The problem for those who were (and, carazily, still are) in favour of the war is that they really did think they were going to get things over and done with pretty quickly. They didn’t realise that they were going to visit on Iraq a state of murderous destruction not seen since the dark days of Saddam’s purges. Or if they did, they didn’t care.

The point of all this is, I suppose, to say that in the case of Iraq, there is no moral high ground. We on the left had nothing to suggest in the way of alternatives to getting rid of Saddam. We need the oil, the Iraqis need democracy and the world is a better place without that awful man.

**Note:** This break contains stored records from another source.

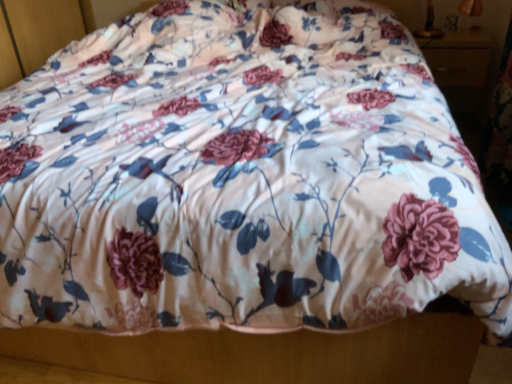 The height and width of the screenshot is (384, 512). What do you see at coordinates (459, 67) in the screenshot? I see `wooden drawer at upper right` at bounding box center [459, 67].

Locate an element on the screen. This screenshot has width=512, height=384. wooden drawer at upper right is located at coordinates (459, 67).

You are a GUI agent. You are given a task and a screenshot of the screen. Output one action in this format:
    pyautogui.click(x=<x>, y=<y>)
    Task: Click on the wooden drawer at upper right
    The height and width of the screenshot is (384, 512).
    Given the screenshot: What is the action you would take?
    pyautogui.click(x=459, y=67) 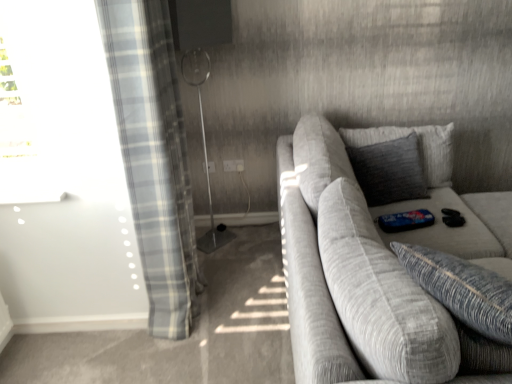 The image size is (512, 384). What do you see at coordinates (390, 170) in the screenshot?
I see `textured gray pillow at upper right` at bounding box center [390, 170].

Identify the location of textured gray couch at right. (381, 264).

From a real-world perspective, between light blue plaid curtain at left and textured gray pillow at upper right, who is vertically lower?

textured gray pillow at upper right, from a real-world perspective.

Is light blue plaid curtain at left further to the viewer compared to textured gray pillow at upper right?

No, it is not.

Is textured gray pillow at upper right at the back of light blue plaid curtain at left?

No, textured gray pillow at upper right is not at the back of light blue plaid curtain at left.

Could textured gray pillow at upper right be considered to be inside light blue plaid curtain at left?

Actually, textured gray pillow at upper right is outside light blue plaid curtain at left.

Does light blue plaid curtain at left have a lesser width compared to textured gray couch at right?

Yes.

Between light blue plaid curtain at left and textured gray couch at right, which one appears on the left side from the viewer's perspective?

light blue plaid curtain at left.

From a real-world perspective, is light blue plaid curtain at left above or below textured gray couch at right?

Clearly, from a real-world perspective, light blue plaid curtain at left is above textured gray couch at right.

Is light blue plaid curtain at left facing away from textured gray couch at right?

No, light blue plaid curtain at left's orientation is not away from textured gray couch at right.

From a real-world perspective, is textured gray couch at right on top of light blue plaid curtain at left?

No, from a real-world perspective, textured gray couch at right is not over light blue plaid curtain at left

How much distance is there between textured gray couch at right and light blue plaid curtain at left?

textured gray couch at right and light blue plaid curtain at left are 33.34 inches apart from each other.

Where is `studio couch located below the light blue plaid curtain at left (from the image's perspective)`? studio couch located below the light blue plaid curtain at left (from the image's perspective) is located at coordinates (381, 264).

In the scene shown: Which is closer, (445, 363) or (183, 228)?

Clearly, point (445, 363) is closer to the camera than point (183, 228).

Between textured gray pillow at upper right and textured gray couch at right, which one is positioned in front?

textured gray couch at right is in front.

Is point (352, 154) less distant than point (447, 351)?

No, it is not.

Can textured gray couch at right be found inside textured gray pillow at upper right?

No, textured gray couch at right is not inside textured gray pillow at upper right.

From their relative heights in the image, would you say textured gray pillow at upper right is taller or shorter than textured gray couch at right?

Considering their sizes, textured gray pillow at upper right has less height than textured gray couch at right.

This screenshot has height=384, width=512. I want to click on studio couch lying on the left of textured gray pillow at upper right, so click(x=381, y=264).

Considering the sizes of objects textured gray couch at right and textured gray pillow at upper right in the image provided, who is bigger, textured gray couch at right or textured gray pillow at upper right?

Bigger between the two is textured gray couch at right.

Is textured gray couch at right shorter than textured gray pillow at upper right?

No, textured gray couch at right is not shorter than textured gray pillow at upper right.

From a real-world perspective, does textured gray pillow at upper right sit lower than light blue plaid curtain at left?

Indeed, from a real-world perspective, textured gray pillow at upper right is positioned beneath light blue plaid curtain at left.

Does textured gray pillow at upper right have a lesser width compared to light blue plaid curtain at left?

Correct, the width of textured gray pillow at upper right is less than that of light blue plaid curtain at left.

Who is taller, textured gray pillow at upper right or light blue plaid curtain at left?

With more height is light blue plaid curtain at left.

This screenshot has width=512, height=384. In order to click on curtain in front of the textured gray pillow at upper right in this screenshot , I will do `click(154, 157)`.

What are the coordinates of `curtain behind the textured gray couch at right` in the screenshot? It's located at (154, 157).

Which object lies further to the anchor point textured gray couch at right, textured gray pillow at upper right or light blue plaid curtain at left?

light blue plaid curtain at left lies further to textured gray couch at right than the other object.

In the scene shown: When comparing their distances from light blue plaid curtain at left, does textured gray pillow at upper right or textured gray couch at right seem closer?

textured gray couch at right lies closer to light blue plaid curtain at left than the other object.

In the scene shown: Considering their positions, is textured gray couch at right positioned closer to textured gray pillow at upper right than light blue plaid curtain at left?

textured gray couch at right lies closer to textured gray pillow at upper right than the other object.

Based on their spatial positions, is light blue plaid curtain at left or textured gray couch at right closer to textured gray pillow at upper right?

The object closer to textured gray pillow at upper right is textured gray couch at right.

When comparing their distances from textured gray couch at right, does light blue plaid curtain at left or textured gray pillow at upper right seem further?

The object further to textured gray couch at right is light blue plaid curtain at left.

Which object lies further to the anchor point light blue plaid curtain at left, textured gray couch at right or textured gray pillow at upper right?

textured gray pillow at upper right.

Locate an element on the screen. The width and height of the screenshot is (512, 384). curtain located between textured gray couch at right and textured gray pillow at upper right in the depth direction is located at coordinates (154, 157). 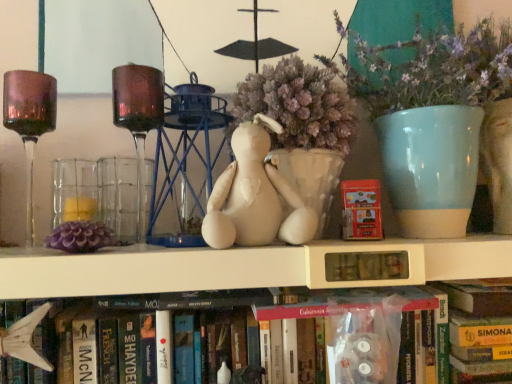 Question: Can you confirm if matte ceramic vase at upper right is thinner than translucent glass candle holder at left?

Choices:
 (A) no
 (B) yes

Answer: (A)

Question: Can you confirm if matte ceramic vase at upper right is positioned to the left of translucent glass candle holder at left?

Choices:
 (A) no
 (B) yes

Answer: (A)

Question: Does matte ceramic vase at upper right have a smaller size compared to translucent glass candle holder at left?

Choices:
 (A) no
 (B) yes

Answer: (A)

Question: From the image's perspective, does matte ceramic vase at upper right appear higher than translucent glass candle holder at left?

Choices:
 (A) no
 (B) yes

Answer: (B)

Question: Is matte ceramic vase at upper right oriented away from translucent glass candle holder at left?

Choices:
 (A) yes
 (B) no

Answer: (B)

Question: Can you confirm if matte ceramic vase at upper right is taller than translucent glass candle holder at left?

Choices:
 (A) yes
 (B) no

Answer: (A)

Question: Does hardcover book at lower center, the first book in the right-to-left sequence, have a greater width compared to hardcover book at center, marked as the 2th book in a right-to-left arrangement?

Choices:
 (A) yes
 (B) no

Answer: (A)

Question: Is hardcover book at lower center, the 2th book from the left, outside of hardcover book at center, the 1th book positioned from the left?

Choices:
 (A) yes
 (B) no

Answer: (A)

Question: Is the surface of hardcover book at lower center, the first book in the right-to-left sequence, in direct contact with hardcover book at center, the 1th book positioned from the left?

Choices:
 (A) yes
 (B) no

Answer: (B)

Question: Is hardcover book at lower center, the 2th book from the left, shorter than hardcover book at center, the 1th book positioned from the left?

Choices:
 (A) no
 (B) yes

Answer: (A)

Question: Is hardcover book at lower center, the first book in the right-to-left sequence, far away from hardcover book at center, marked as the 2th book in a right-to-left arrangement?

Choices:
 (A) no
 (B) yes

Answer: (A)

Question: Is hardcover book at lower center, the first book in the right-to-left sequence, bigger than hardcover book at center, marked as the 2th book in a right-to-left arrangement?

Choices:
 (A) no
 (B) yes

Answer: (A)

Question: From a real-world perspective, is white fabric stuffed animal at center positioned under matte red paperback book at center based on gravity?

Choices:
 (A) no
 (B) yes

Answer: (A) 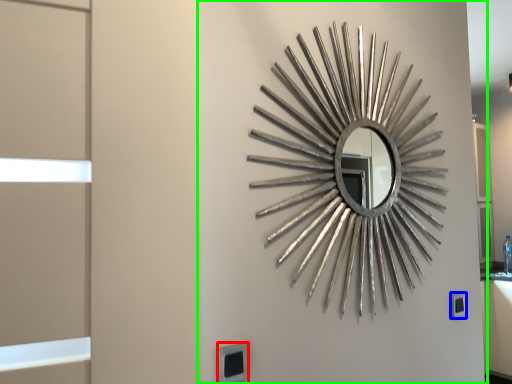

At the same time, supporters of the war must accept that they have made a colossal mistake in Iraq, causing the deaths of many tens of thousands of civilians, enraging an already volatile muslim community, establishing the dangerous precedent of pre-emptive attack and handing vast strategic power to a much more dangerous country: Iran.

In the end, Nick Cohen’s article is more or less spot on, insofar as it discusses the facts of the dispersal of the left-wing in Britain… (I only wish he’d write another about modern conservatism). While there are aspects of his argument which I find I can’t agree with, he’s correct about two important things: the left wing has lost its way horribly and we have failed to display any reasonable degree of solidarity with the Iraqis: the true victims of all this mess. Think on.

The legality of the war never mattered.

Recent leaks and admissions over exactly what Lord Goldsmith, the Attorney General said in his two bits of advice to the PM about war in Iraq has been generated by the Labour party to cloud our memories of why it is we opposed the war.

Legality was never the factor that bothered us. It was the only argument that could have been used to physically prevent our troops going into battle; but the argument against the war was always a moral one. And we were right. Today, Iraq still barely has a government, is under foreign occupation and suffers continual attacks from foreign insurgents. It seems trite to mention all this again, but there were no terrorists in Iraq until the US and the UK let them in. 21,000 civilians have died because of our greed. Half a million children died because of the hopelessly corrupt and inept UN Oil-for-Food programme and the allied air-strikes which went on for 10 years.

So now, Tony Blair says that he is happy to fight the election on trust, but at the same time, he makes the insupportable claim that if 10% of Labour voters stay at home, the Tories will get in “by the back door”.

We can trust Blair on some points: he’s committed to curtailing human rights in the UK; he’s willing to support the phoney wars started by the US; he will intentionally mislead the government and the electorate to pursue policies he believes are right; he cannot be trusted.

Of course, Michael Howard is no better.

So it makes sense to vote for smaller parties. England would benefit from an increase in the number of parties asking for support in the election. The Lib Dems might well still be interested in introducing proportional representation as a replacement for our current system.

Give Labour a bloody nose, but don’t let the Tories back in! Is what I think.